Will this happen any time soon? With DataPortability, yes – but once we all realise we need to work together towards a new future. But until we get that broad recognition, I’m just going to have to keep hitting “read all” in my feed reader because I can’t keep up with the amount of content being generated; whilst the poor content creators strain their lives, in the hope of working in a flawed system that doesn’t reward their brilliance.

There is a website which came to mind when I read your paragraphs about VRM with credits. ‘pureprofile’ has elements of VRM, but it is kind of backwards in that content providers seem to pay to get viewers. I suppose that in the current “old fashioned” economy, content providers are still desperate for page views so that they can sell their own ads.
I’ll talk about ‘pureprofile’ and then show how I think VRM could work for content providers.
‘pureprofile’ is a website where consumers sign up, fill in a detailed profile of their demographic information, and are rewarded for looking at advertisements. The only advertisements that they see are ones targeted at the data in their profile.
Advertisers therefore only pay for the opportunity to reach a targeted population, rather than scattering pamphlets across the entire Internet.
Consumers on ‘pureprofile’ earn “points” or “credits”, which they can redeem for cash or selected goods. The website now claims that consumers are also shown blogs, videos and other content based on their profile information; however I’ve not seen that myself.
It’s not satisfactory VRM because the consumer has no ownership of the data. The operators of ‘pureprofile’ control the information, and keep the profits from selling its value to advertisers.
I imagine that VRM could be implemented, to remunerate content providers, in the following way. Internet visitors would need to participate in VRM before being allowed to access certain content. Then the content provider’s website could use the VRM information about the visitor to show relevant ads. The ads could be drawn from a big pool of paying advertisers, as with Google Adsense and most ad networks.
So then, the content provider is remunerated for quality page views, not just page views.
Wait, how does that encourage journalistic quality? Such a system would still be an incentive to get a large volume of page views.
Revenue for content providers will still be based on getting a large number of visitors. The only difference is that the advertisers will know for sure whether or not the visitors are in a valuable demographic.
Hi Patrick,
I posted a long reply several days ago and I can’t for the life of me work out why it’s not here. Damn!

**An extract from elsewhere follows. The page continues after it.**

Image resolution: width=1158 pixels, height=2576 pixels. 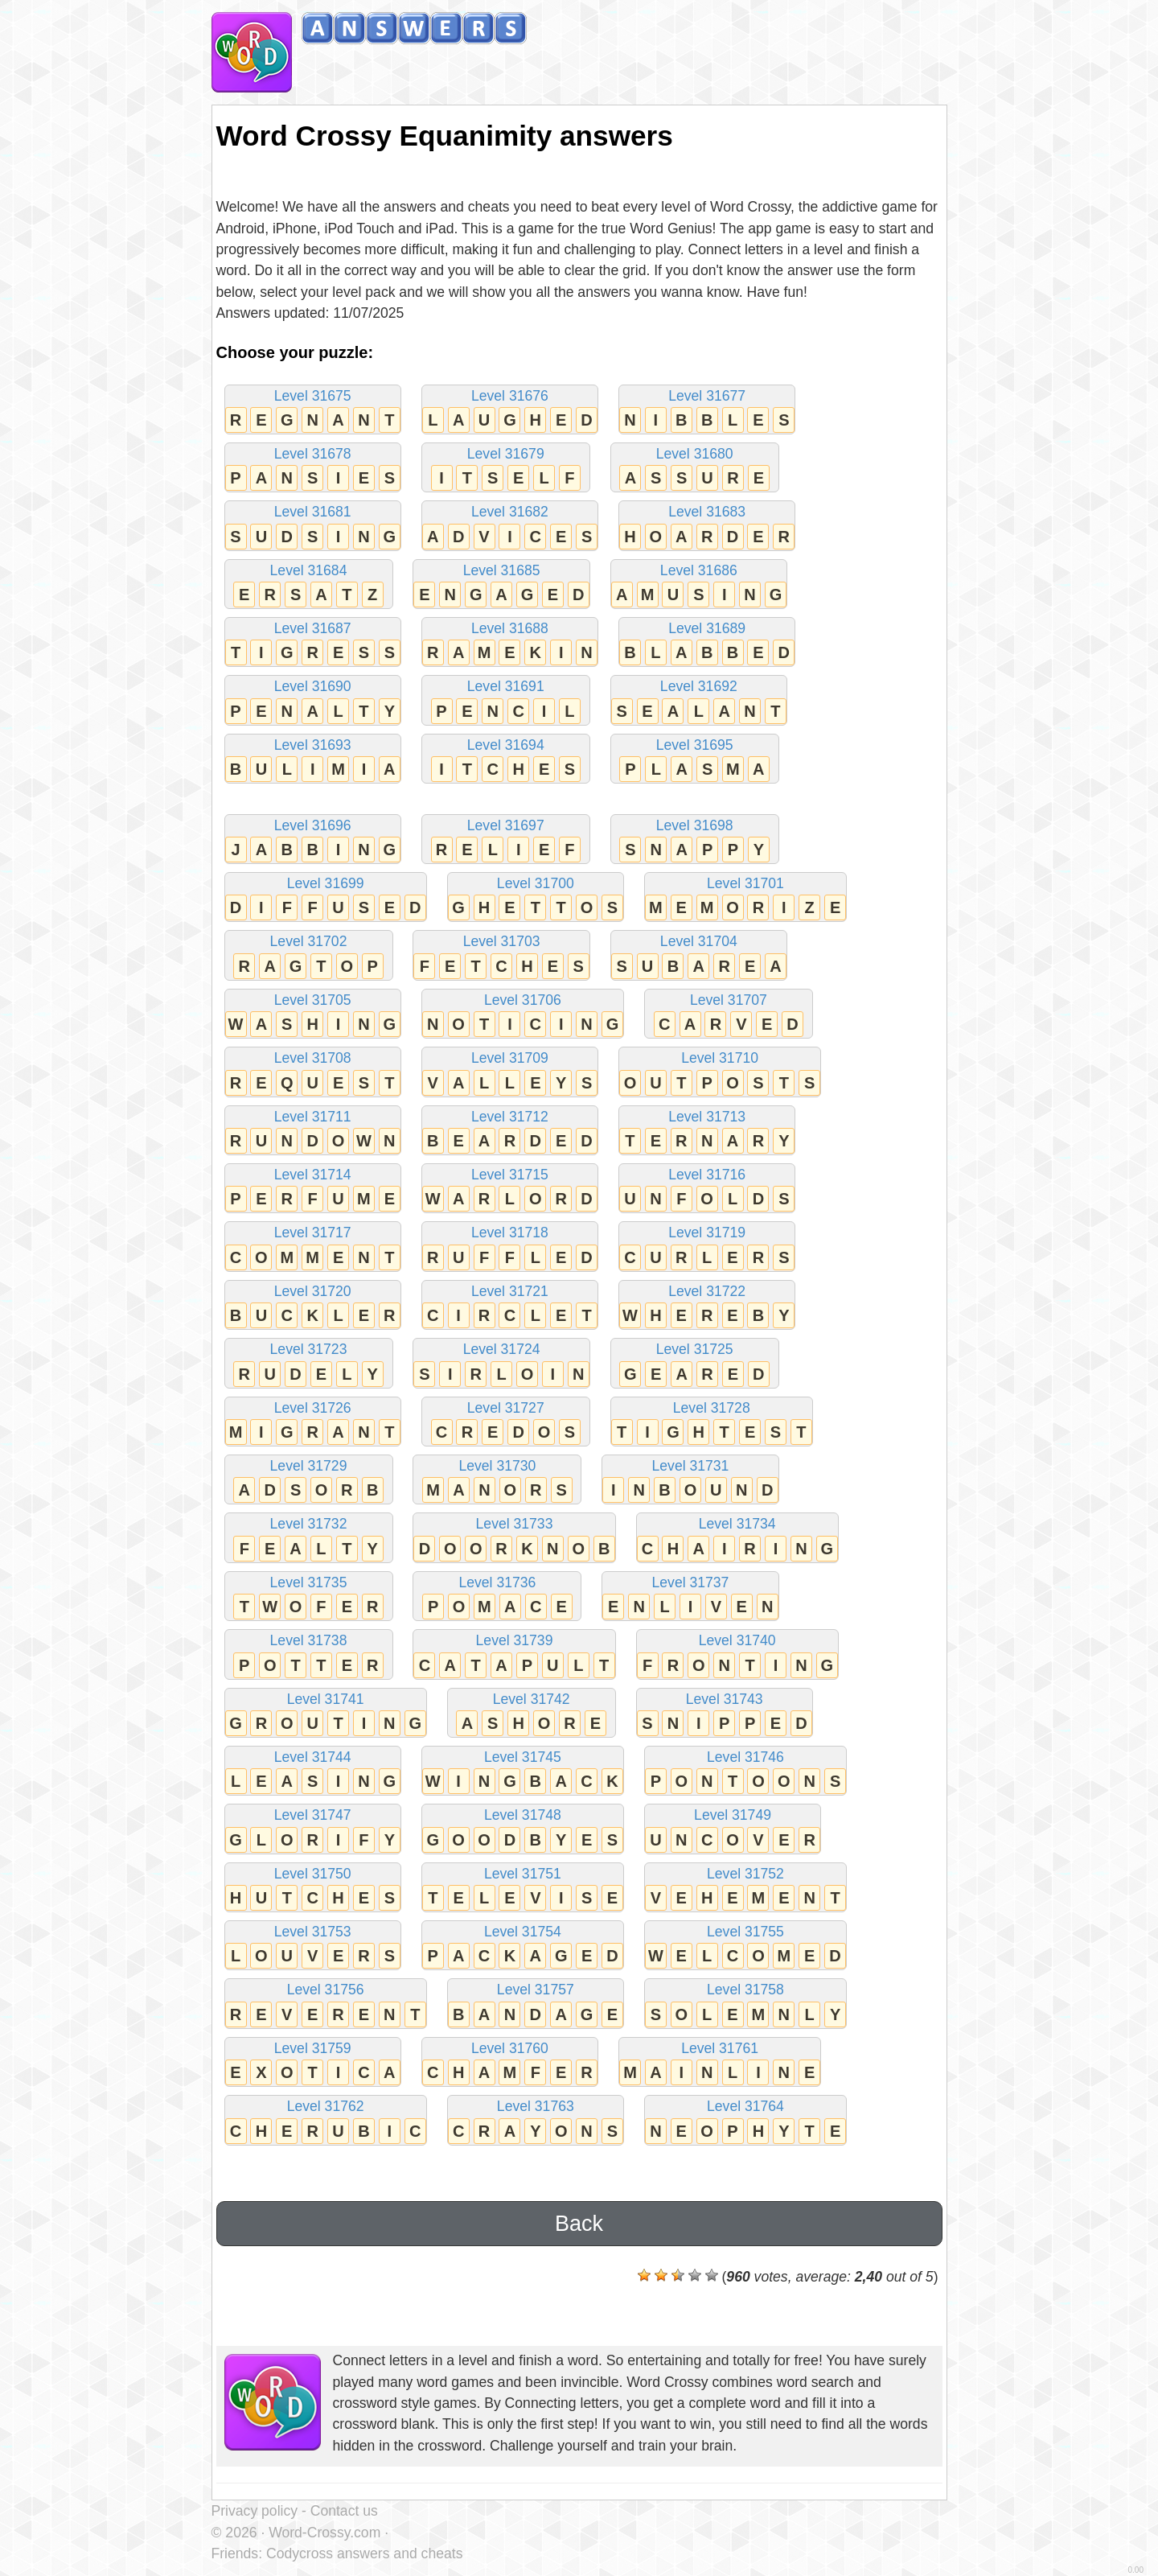 What do you see at coordinates (501, 956) in the screenshot?
I see `Level 31703` at bounding box center [501, 956].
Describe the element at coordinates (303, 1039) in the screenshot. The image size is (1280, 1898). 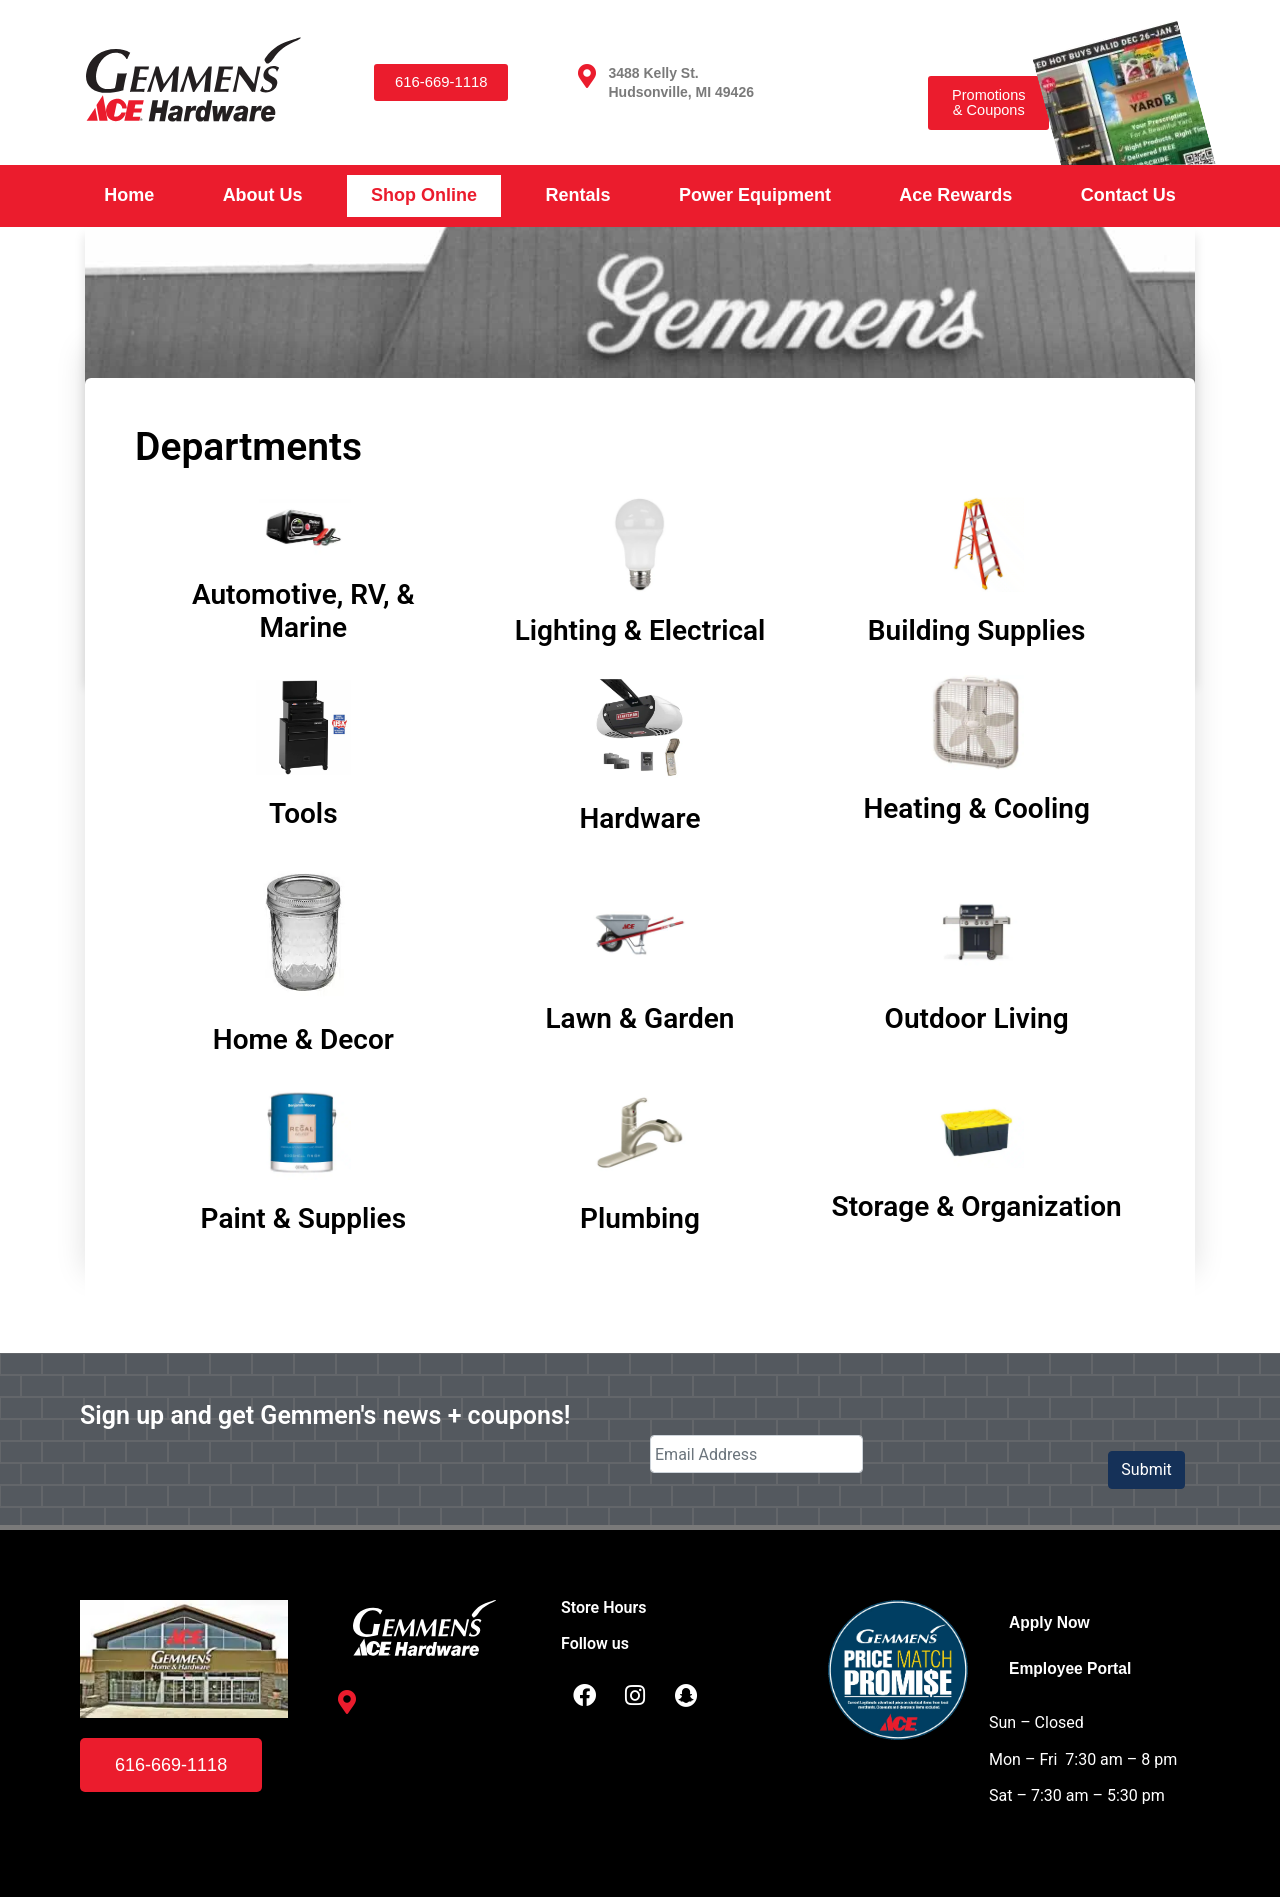 I see `Home & Decor` at that location.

I think we can liken this to the offline world. Some business work on a low margin, high volume model. So yes, as you state, people will still be incentivised to get high page views. But if advertisers, get a better return elsewhere, this will change the dynamics. You’ve got to consider the advertisers want to get a better return on investment - it’s not charity for them. If some blog gets high traffic, because of Digg lets say, the advertisers pays for the traffic but because of the nature of Digg’s audience, it’s hard to monetise as they don’t typically stay around.
Think of an expensive antique store, where there are a select few customers. The owner maintains a relationship with his customers, and he ensures return business. He targets the high value customers, and looking after them means he gets a high value of business. He could opt for the high volume strategy as well, but then he will burn himself out…which ties back to my argument above which is not sustainable.
So how does that encourage journalistic quality? If you want to make $100,000 - you can either go for the 100,000 uniques at $1 each; or the 1,000 uniques are $100 each time. One-thousand uniques are a lot easier, but also require better focus to satisfy them. Give them the attention they need, and you are just a well off as a high volume strategy - without the burnout. It’s time the “new” online content industry starting adopting the customer profitability models used in the “old” world.